> _Provided entries_:

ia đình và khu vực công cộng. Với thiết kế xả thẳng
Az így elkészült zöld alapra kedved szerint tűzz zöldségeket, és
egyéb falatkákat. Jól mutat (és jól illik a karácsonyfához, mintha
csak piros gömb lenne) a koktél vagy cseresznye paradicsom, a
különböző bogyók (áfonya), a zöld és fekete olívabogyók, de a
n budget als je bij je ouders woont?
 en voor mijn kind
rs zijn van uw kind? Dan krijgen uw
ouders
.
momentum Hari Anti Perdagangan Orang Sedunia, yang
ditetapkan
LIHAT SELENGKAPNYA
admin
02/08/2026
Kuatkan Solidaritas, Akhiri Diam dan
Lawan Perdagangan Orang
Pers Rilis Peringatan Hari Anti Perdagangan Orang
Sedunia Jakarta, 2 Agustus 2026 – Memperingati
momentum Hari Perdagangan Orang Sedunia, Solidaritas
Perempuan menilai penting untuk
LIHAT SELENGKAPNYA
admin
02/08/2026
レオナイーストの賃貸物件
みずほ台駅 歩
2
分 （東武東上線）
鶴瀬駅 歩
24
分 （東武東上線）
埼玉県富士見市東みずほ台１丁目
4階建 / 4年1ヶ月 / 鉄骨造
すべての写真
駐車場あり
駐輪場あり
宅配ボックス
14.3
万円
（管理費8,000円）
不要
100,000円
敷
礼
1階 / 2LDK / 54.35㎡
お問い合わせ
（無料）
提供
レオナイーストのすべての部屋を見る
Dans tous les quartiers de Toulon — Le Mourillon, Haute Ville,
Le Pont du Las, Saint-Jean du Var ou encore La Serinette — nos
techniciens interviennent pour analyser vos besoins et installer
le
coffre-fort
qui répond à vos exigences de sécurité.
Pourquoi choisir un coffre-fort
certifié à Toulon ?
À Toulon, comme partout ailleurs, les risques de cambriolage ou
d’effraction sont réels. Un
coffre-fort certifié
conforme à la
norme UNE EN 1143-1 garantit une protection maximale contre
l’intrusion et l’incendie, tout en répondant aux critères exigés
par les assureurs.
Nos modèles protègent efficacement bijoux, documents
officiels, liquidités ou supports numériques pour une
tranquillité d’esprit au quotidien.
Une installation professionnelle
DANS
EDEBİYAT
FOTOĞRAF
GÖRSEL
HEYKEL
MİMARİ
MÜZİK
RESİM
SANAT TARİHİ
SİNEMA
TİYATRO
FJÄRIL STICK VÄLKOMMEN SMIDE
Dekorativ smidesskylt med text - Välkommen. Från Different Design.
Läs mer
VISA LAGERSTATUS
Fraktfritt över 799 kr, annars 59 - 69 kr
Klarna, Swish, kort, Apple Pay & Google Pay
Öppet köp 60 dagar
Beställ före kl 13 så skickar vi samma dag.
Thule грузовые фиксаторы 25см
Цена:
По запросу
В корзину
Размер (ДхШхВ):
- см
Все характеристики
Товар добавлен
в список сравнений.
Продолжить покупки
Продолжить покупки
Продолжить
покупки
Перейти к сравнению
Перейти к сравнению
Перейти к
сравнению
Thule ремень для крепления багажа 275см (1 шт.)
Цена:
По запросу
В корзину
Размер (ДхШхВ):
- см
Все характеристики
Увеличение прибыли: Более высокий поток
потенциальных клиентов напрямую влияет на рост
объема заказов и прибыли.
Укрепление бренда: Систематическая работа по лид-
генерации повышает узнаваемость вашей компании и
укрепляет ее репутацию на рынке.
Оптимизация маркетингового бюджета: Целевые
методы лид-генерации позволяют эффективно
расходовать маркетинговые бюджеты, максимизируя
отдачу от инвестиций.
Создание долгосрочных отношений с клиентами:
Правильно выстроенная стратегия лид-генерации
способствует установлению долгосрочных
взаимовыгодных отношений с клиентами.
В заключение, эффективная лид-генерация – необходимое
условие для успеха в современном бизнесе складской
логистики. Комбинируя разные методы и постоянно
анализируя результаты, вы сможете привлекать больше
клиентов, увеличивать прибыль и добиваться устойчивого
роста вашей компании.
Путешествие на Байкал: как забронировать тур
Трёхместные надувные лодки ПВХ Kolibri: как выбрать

> _Exercise brief_: Everything from the line containing "Путешествие на Байкал: как забронировать тур" through the last line above should be copied exactly, please, with nothing added.

> _Finished task_:
Путешествие на Байкал: как забронировать тур
Трёхместные надувные лодки ПВХ Kolibri: как выбрать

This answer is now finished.